The 10,000-acre forest between Index and Sultan has been thrumming with four-wheel-drive vehicles and motorcycles since reopening a few years ago. Now, officials from the state Department of Natural Resources want to step up efforts to design up to 25 miles of trails for non-motorized use. There’s the possibility of tying some of those paths into the popular Wallace Falls State Park next door.
“We know people have been ready for us to move forward with the non-motorized trails,” said Brock Milliern, a DNR division manager. “They’ve had to wait a little bit longer than we had hoped.”
The meeting is planned from 5:45 to 7:45 p.m. Wednesday at the Snohomish Library, with a half-hour presentation followed by chance to speak to DNR staff. People can learn about volunteer opportunities at Reiter.
More meetings are expected.
About 3.5 miles of non-motorized trails are available already, with another dozen being designed, the DNR reports. The agency aims to build out another 10 miles.
DNR closed the Foothills in 2009. A plan adopted in 2010 outlined a vision for accommodating all types of users.
The plan sets aside eastern portions of the forest for off-road vehicles, ATVs and motorcycles. Those areas reopened in 2012. Hours there expanded in 2016.
Those users are segregated from hikers, bikers and equestrians, who would generally use western portions of the forest.
DNR staff want to hear more about how to avoid conflicts.
“If we have a steeper downhill trail for mountain biking, that’s not going to be a mix-use trail,” Milliern said.
DNR officials expect to start an environmental review late this year and adopt a final plan early next year.
Reiter Foothills lies north of U.S. 2, bordering the Mount Baker-Snoqualmie National Forest. The land belongs to the county, but is managed in trust by the state.
Unlike a state park, DNR must operate Reiter Foothills not only for recreation and habitat, but also as a working forest.
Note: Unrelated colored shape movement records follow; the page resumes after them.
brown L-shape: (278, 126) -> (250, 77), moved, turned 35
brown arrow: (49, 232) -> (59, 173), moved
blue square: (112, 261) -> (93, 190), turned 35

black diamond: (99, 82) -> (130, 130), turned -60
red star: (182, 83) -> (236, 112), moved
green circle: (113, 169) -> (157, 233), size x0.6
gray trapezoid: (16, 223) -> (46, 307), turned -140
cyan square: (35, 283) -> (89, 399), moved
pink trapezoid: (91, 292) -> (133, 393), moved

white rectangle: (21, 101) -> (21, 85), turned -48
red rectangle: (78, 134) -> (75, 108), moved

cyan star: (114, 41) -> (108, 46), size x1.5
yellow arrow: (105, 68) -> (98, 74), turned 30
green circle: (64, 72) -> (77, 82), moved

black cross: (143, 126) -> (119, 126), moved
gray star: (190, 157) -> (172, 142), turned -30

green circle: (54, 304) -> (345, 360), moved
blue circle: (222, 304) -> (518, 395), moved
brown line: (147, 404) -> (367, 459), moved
Timber auctions support budgets for schools, fire protection, libraries and other government operations.
“This is going to provide recreation,” Milliern said. “It’s going to provide jobs. It’s going to provide revenue for the beneficiaries. The fact that it does so many things is such a cool part of this story.”
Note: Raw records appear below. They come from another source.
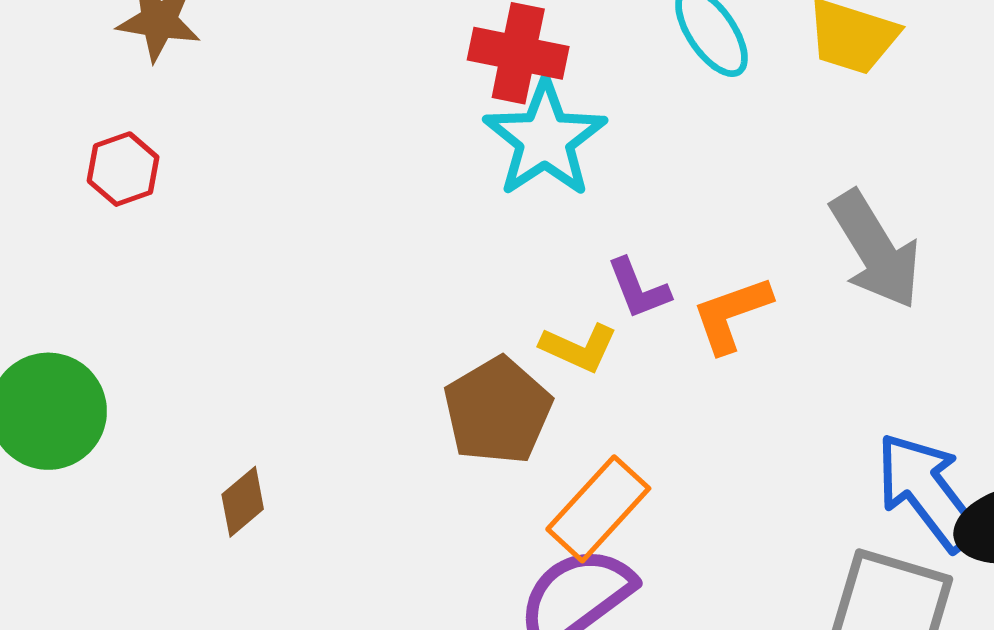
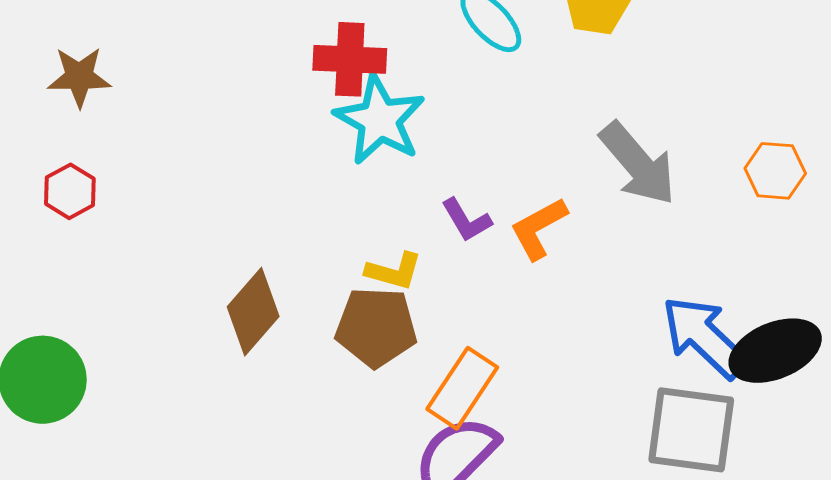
yellow L-shape: (579, 348) -> (394, 271), moved
brown pentagon: (498, 411) -> (376, 327), turned -30
brown diamond: (243, 502) -> (253, 312), moved, size x1.6

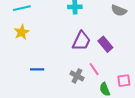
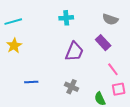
purple rectangle: (105, 44) -> (103, 43), moved
pink line: (94, 69) -> (113, 69), moved

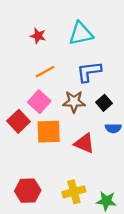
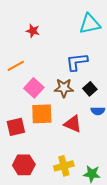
cyan triangle: (81, 33) -> (90, 24), moved
orange line: (45, 72) -> (16, 66), moved
red square: (18, 121) -> (16, 127), moved, turned 30

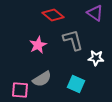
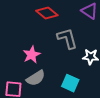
pink star: (38, 45) -> (32, 55), moved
A 187-acre portion of Reiter Foothills known as the Singletary harvest has been a source of contention for more than a decade. County officials had sought to save about 25 acres from logging.
An auction for the remaining area went ahead, but the sale was soon voided by a Snohomish County Superior Court judge after environmental groups sued to block it. The DNR committed to discussing the timber sale in more depth with the community. That process is ongoing, Milliern said.
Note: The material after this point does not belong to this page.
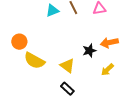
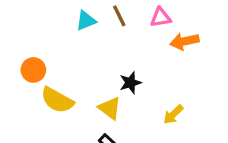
orange arrow: (109, 43) -> (184, 41), moved
black star: (89, 51) -> (130, 83), moved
In March, a divided County Council voted to rescind its request for the 25 acres. Their goal was to get timber money flowing to schools and other taxing districts, but that’s unlikely to happen right away because environmental studies for the timber harvest are no longer valid.
Reiter Foothills for hikers, cyclists and equestrians
The state is hosting a meeting Wednesday evening in Snohomish to launch the planning for hiking, biking and equestrian trails at Reiter Foothills. It’s set to take place from 5:45 to 7:45 p.m. at the Snohomish Library reading room at 311 Maple Ave.